Induction: Suppose $n> 1$ and for all $n> m \geq 0$, the map $m\circ (\mu \otimes id_{k[X]})\circ\Delta$ is a differential operator of order $\leq m$, whenever $\mu$ is a distribution of order $\leq m$.

Let $x,f \in k[X]$ and $\mu:k[G] \to k$ be a distribution of order $\leq n$. We use the following properties from chapter 2 of Jantzen.

• for some $x_i,f_i \in k[X]$ and $g_i,h_i\in k[G]$ write $\Delta(x) = \sum_i x_i \otimes g_i$ and $\Delta(f) = \sum_j f_j \otimes h_j$.

• One of the axioms of a comodule $M$: $id_M =m\circ (id_{k[G]} \otimes \varepsilon)\circ \Delta_M$.
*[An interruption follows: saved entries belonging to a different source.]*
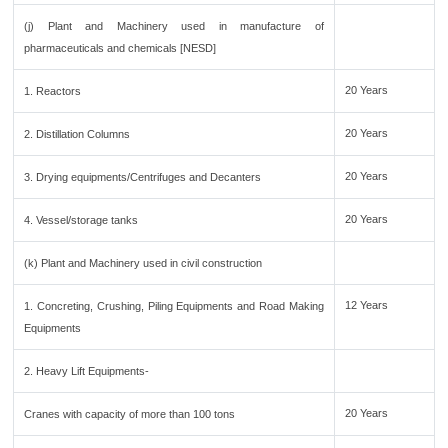
(j) Plant and Machinery used in manufacture of
pharmaceuticals and chemicals [NESD]
20 Years
1. Reactors
20 Years
2. Distillation Columns
20 Years
3. Drying equipments/Centrifuges and Decanters
20 Years
4. Vessel/storage tanks
(k) Plant and Machinery used in civil construction
12 Years
1. Concreting, Crushing, Piling Equipments and Road Making
Equipments
2. Heavy Lift Equipments-
20 Years
Cranes with capacity of more than 100 tons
• Since $\alpha$ is a morphism of schemes the map $\Delta$ is an algebra morphism so $\Delta(fx) = \Delta(f)\Delta(x)$.

Some computation gives us the following \begin{align*} (ad_f\mu)(x) =f[\mu(x)] - \mu(fx) &= [m\circ (id \otimes \varepsilon)\circ \Delta_M (f)][\mu(x)] - \mu(fx) \\ & =\sum_j\sum_i x_i f_j\bigg(\varepsilon(h_j)\mu(g_i) -\mu( h_j g_i)\bigg) \\ & = \sum_j f_j ~\sum_{i} x_i (\varepsilon\circ ad_{h_j} \mu)(g_i) \\ & = m\circ \sum_j (f_j \otimes (\varepsilon\circ ad_{h_j} \mu)\sum_i x_i \otimes g_i \\ & = \left(m\circ \sum_j(f_j \otimes (\varepsilon\circ ad_h \mu)\circ \Delta\right)(x) ~. \end{align*}

Now $\mu$ is a distribution of order $\leq n$ therefore by (*) $(\varepsilon\circ ad_h\mu)$ is a distribution of order $\leq n-1$, for all $h\in k[G]$. Then by the induction hypothesis $ad_f\mu =m\circ \left(\sum_j(f_j \otimes (\varepsilon\circ ad_h \mu)\right)\circ \Delta$ is a differential operator of order $\leq n-1$.

Therefore $ \mu$ is a differential operator of order $n$.